I just finished working my way through an essay by Christopher Michael Langan, a bouncer who apparently has the highest IQ in the United States (between 195 and 210). Here's the essay:
http://www.megafoundation.org/CTMU/Articles/Langan_CTMU_092902.pdf
And here's a link that will take you to the primer for the theory (it's at the bottom of the page). For god's sake, if you're going to read the essay, read this first:
http://www.ctmu.org/
Spectrum, I have a suspicion you might enjoy this. Unionist, not so much.
I think we can agree that he was a great writer and it is a great series. I recall that many of the novels in the series take place around 1812 or so and I find these to be logistically challenging (too much voyaging in a short period of time) though, but this is a minor quibble. The first book in the series (Master and Commander) is largely based on the exploits of Lord Cochrane in the Royal Navy (as opposed to his later career).

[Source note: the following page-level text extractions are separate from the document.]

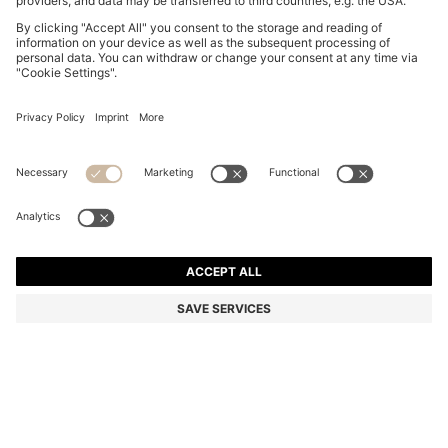
CLEAR-ACETATE OPTICAL FRAMES WITH GOLD-
TONE CORE WIRE
S$ 230.00
S$ 161.00
Total Product Price
-30%
Color:
Transparent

I've just started reading Volume 1 of Capital by Karl Marx, well just part of the introduction by the translator thus far. It's 1000 pages. Since it's translated from German it'll probably feel like 4000 pages. There are three volumes so that makes 10,000 pages. I should be done by 2015.
I read Che's Motorcycle Diaries on the weekend. Good travelogue withglimpses into the Che's nascent class consciousness.
After watching Paper Moon recently, I became interested in whatever happened to Tatum O'Neal, so I read her autobiography, Paper Life. What a mess. Hollywood is a sewer, by her description.
Speaking of Tinseltown, I'm reading Frank Zappa's autobiography again. I saw his son Dweezil perform Zappa's music a week ago and am hence renewing my Zappa zealotry these days.
Last week I finished "The Gargoyle" by Andrew Davidson.
A nice summer read. I'd never heard of it until Rebecca West recomended it to me, but apparently it's been all the rage.
Canadian fellow, Andrew Davidson, and a damn good story teller.
It's a great love story (love stories) but not, I dunno, so mushy a guy couldn't, um, burn through this page turner.
I am almost finished Margaret Atwood's "Oryx and Crake" which I am reading for the second time. I wanted to re-read it because I have heard that her new fiction, "After The Flood" Is another futuristic speculative fiction.
O&C is about genetic engineering, personal alienation, and a new world in which humans and other animals are replaced by strange new genetically- engineered living beings. The title refers to Oryx, the child prostitute who becomes a creatrix-goddess to the strange new humanoids of the future, and Crake is the young genetic engineer who designs the new life forms and posthumously becomes the 'creator-god' to those beings.
I have heard that "After The Flood" is about a world devastated by floods and climate change. It's being released next month and I have reserved a copy for myself at the Toronto Public Library.